The answer must be every line of the data that holds the word "molding".

[Data to process]

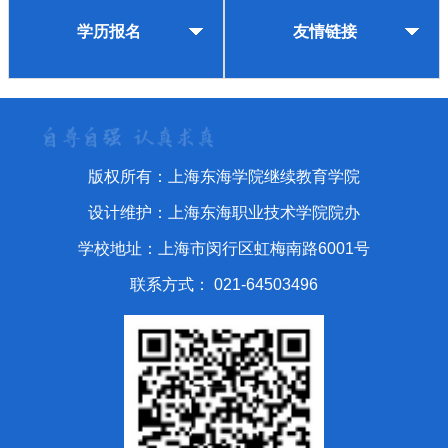
学历报名
友情链接
版权所有：上海东海学院继续教育学院
设计维护：上海东海职业技术学院院办
学校地址：上海市闵行区虹梅南路6001号
联系方式： 021-64503496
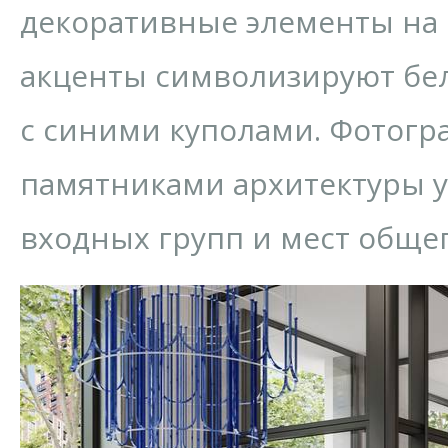
декоративные элементы на 
акценты символизируют бе
с синими куполами. Фотогр
памятниками архитектуры 
входных групп и мест обще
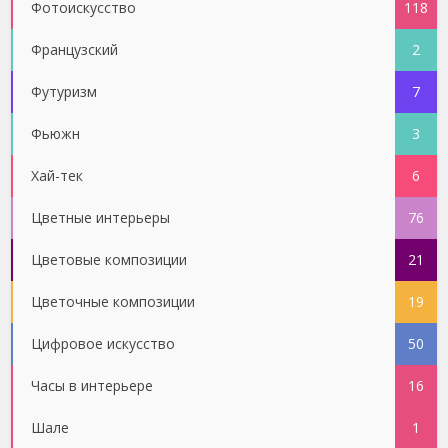
Фотоискусство
118
Французский
2
Футуризм
7
Фьюжн
3
Хай-тек
6
Цветные интерьеры
76
Цветовые композиции
21
Цветочные композиции
19
Цифровое искусство
50
Часы в интерьере
16
Шале
1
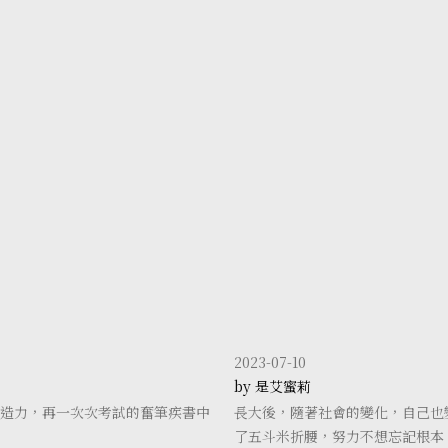
2023-07-10
by 是艾蜜莉
造力，再一次次考試的奮筆疾書中
長大後，隨著社會的變化，自己也
了五斗米折腰，努力不想忘記根本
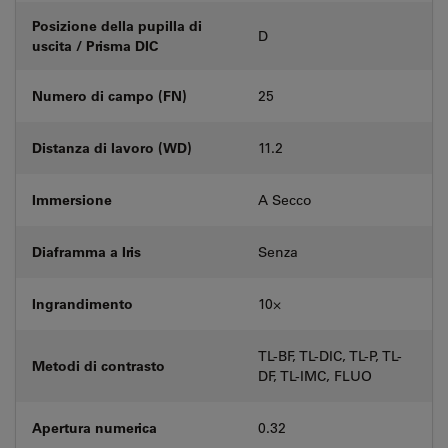
Posizione della pupilla di
D
uscita / Prisma DIC
Numero di campo (FN)
25
Distanza di lavoro (WD)
11.2
Immersione
A Secco
Diaframma a Iris
Senza
Ingrandimento
10⨉
TL-BF, TL-DIC, TL-P, TL-
Metodi di contrasto
DF, TL-IMC, FLUO
Apertura numerica
0.32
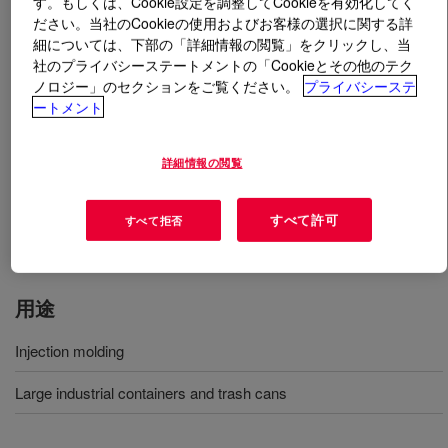
す。もしくは、Cookie設定を調整してCookieを有効化してく
ださい。当社のCookieの使用およびお客様の選択に関する詳
細については、下部の「詳細情報の閲覧」をクリックし、当
とは
DOW™ DNDA-7144 NT 7 Linear Low Density
社のプライバシーステートメントの「Cookieとその他のテク
Polyethylene Resin
?
ノロジー」のセクションをご覧ください。
プライバシーステ
ートメント
It is produced using UNIPOL™ PE Process Technology
and is intended for use in injection molding applications
詳細情報の閲覧
such as large industrial containers and trash cans. This
resin has been designed to have excellent impact
strength, rigidity, environmental stress crack resistance
すべて許可
すべて拒否
and processability.
用途
Injection molding
Large industrial containers and trash cans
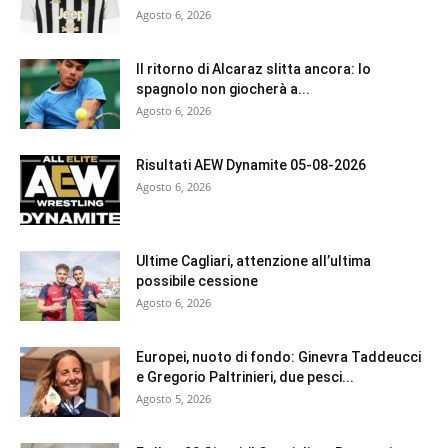
Agosto 6, 2026
Il ritorno di Alcaraz slitta ancora: lo
spagnolo non giocherà a...
Agosto 6, 2026
Risultati AEW Dynamite 05-08-2026
Agosto 6, 2026
Ultime Cagliari, attenzione all’ultima
possibile cessione
Agosto 6, 2026
Europei, nuoto di fondo: Ginevra Taddeucci
e Gregorio Paltrinieri, due pesci...
Agosto 5, 2026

[/Data to process]

Worked solution:
and is intended for use in injection molding applications
Injection molding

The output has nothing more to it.